Comment by nvader
1 month ago
I think there is another article waiting to be written, why ReStructured Text lost.
I know that in my younger years I would get a lot of flak for converting .rst files into .md when I joined projects.
(As I got older I just stopped seeing .rst that much)
rST was better at structured content with its directives etc, but it was too complicated for non-techies, too much repeated punctuation and careful indenting.
Now we have markdown which is unable to express the structured parts, with a flea market of less-good extensions, some raw HTML snippets, and in general have lowered the bar to not even attempt the things rST is capable of.

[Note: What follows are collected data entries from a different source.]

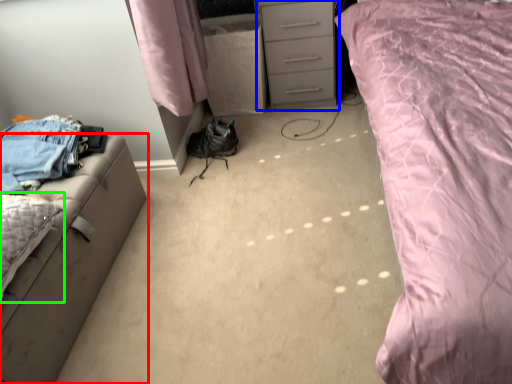 Question: Which object is positioned closest to furniture (highlighted by a red box)? Select from chest of drawers (highlighted by a blue box) and pillow (highlighted by a green box).

Choices:
 (A) chest of drawers
 (B) pillow

Answer: (B) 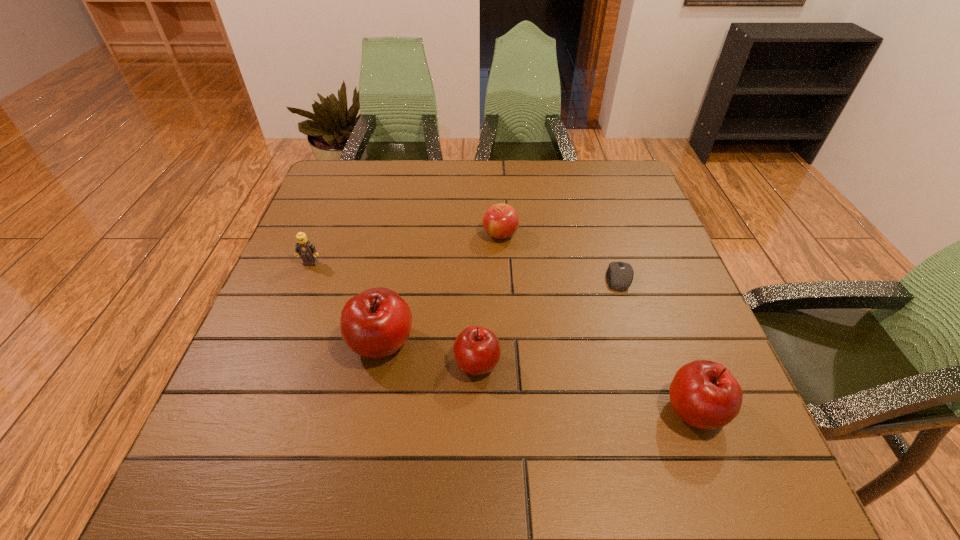 Locate an element on the screen. This screenshot has height=540, width=960. empty space between the tallest object and the third tallest apple is located at coordinates (429, 353).

In order to click on free space between the Lego and the shortest object in this screenshot , I will do `click(465, 270)`.

Find the location of a particular element. The image size is (960, 540). free space between the leftmost object and the rightmost apple is located at coordinates (502, 336).

What are the coordinates of `free space that is in between the shortest apple and the leftmost object` in the screenshot? It's located at [405, 248].

The image size is (960, 540). Find the location of `unoccupied area between the leftmost apple and the computer equipment`. unoccupied area between the leftmost apple and the computer equipment is located at coordinates (500, 310).

Find the location of a particular element. vacant point located between the computer equipment and the leftmost object is located at coordinates (465, 270).

This screenshot has width=960, height=540. In order to click on free point between the second tallest object and the farthest object in this screenshot , I will do `click(597, 322)`.

Identify the location of object that is the fifth closest one to the farthest object. (704, 394).

Locate an element on the screen. The image size is (960, 540). the fourth closest object to the leftmost object is located at coordinates (619, 276).

In order to click on apple that is the closest to the leftmost object in this screenshot , I will do `click(375, 323)`. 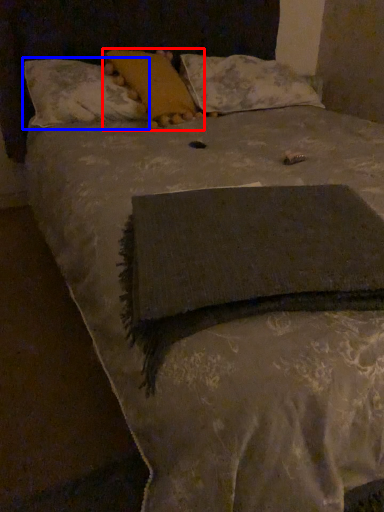 Question: Among these objects, which one is farthest to the camera, pillow (highlighted by a red box) or pillow (highlighted by a blue box)?

Choices:
 (A) pillow
 (B) pillow

Answer: (A) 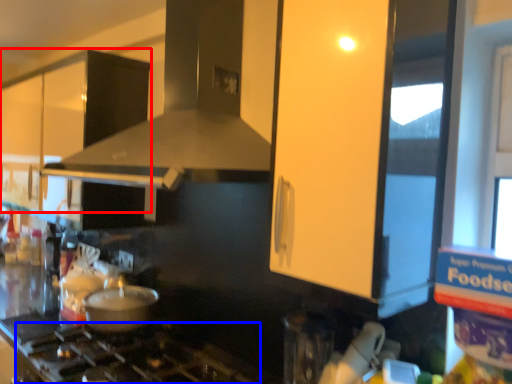 Question: Among these objects, which one is nearest to the camera, cabinetry (highlighted by a red box) or gas stove (highlighted by a blue box)?

Choices:
 (A) cabinetry
 (B) gas stove

Answer: (B) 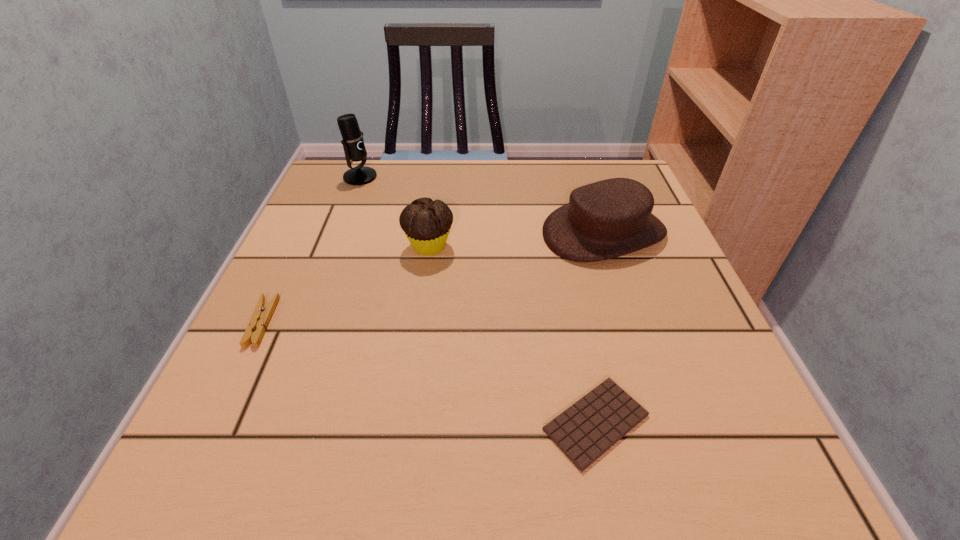 At what (x,y) coordinates should I click in order to perform the action: click on free space located 0.370m on the left of the hat. Please return your answer as a coordinate pair (x, y). The height and width of the screenshot is (540, 960). Looking at the image, I should click on (366, 232).

You are a GUI agent. You are given a task and a screenshot of the screen. Output one action in this format:
    pyautogui.click(x=<x>, y=<y>)
    Task: Click on the vacant space positioned on the front of the clothespin
    The image size is (960, 540).
    Given the screenshot: What is the action you would take?
    pyautogui.click(x=206, y=438)

The height and width of the screenshot is (540, 960). What are the coordinates of `vacant space located on the left of the shortest object` in the screenshot? It's located at (505, 422).

You are a GUI agent. You are given a task and a screenshot of the screen. Output one action in this format:
    pyautogui.click(x=<x>, y=<y>)
    Task: Click on the microphone positioned at the far edge
    This screenshot has width=960, height=540.
    Given the screenshot: What is the action you would take?
    pyautogui.click(x=353, y=143)

Where is `hat that is at the far edge`? This screenshot has height=540, width=960. hat that is at the far edge is located at coordinates (610, 218).

Image resolution: width=960 pixels, height=540 pixels. Identify the location of object that is at the near edge. (586, 430).

The width and height of the screenshot is (960, 540). I want to click on microphone located in the left edge section of the desktop, so click(353, 143).

The height and width of the screenshot is (540, 960). I want to click on clothespin that is at the left edge, so click(261, 316).

The width and height of the screenshot is (960, 540). Identify the location of hat that is positioned at the right edge. (610, 218).

What are the coordinates of `chocolate bar that is at the right edge` in the screenshot? It's located at (586, 430). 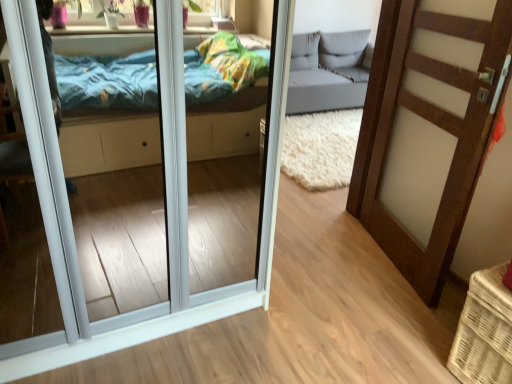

Instead of rST, the markdown ecosystem is leaning toward "some fenced code blocks are magic", with user-unfriendly goop in them that is hidden by the UI (when one happens to use the one blessed UI for that flavor). And that approach can't solve inline directives.
I love reST and I think it lost primarily because of distribution. I.e., the people using it did not have large audiences and didn't put much effort into promoting it.
It's a shame because reST is almost as easy on the eyes as Markdown and is much more capable without being too much more complex.
> I know that in my younger years I would get a lot of flak for converting .rst files into .md when I joined projects.
Why would you do that? Seems terribly impolite to join a project and start breaking things...
Yes. With youth comes a lot of zeal along with a lack of respect for the established ways of doing things. Having convinced myself that Markdown was "better" than ReST, I couldn't see why anyone would disagree with me.
Learning is a process.
rST is still fairly popular in Python circles, especially for anyone using Sphinx.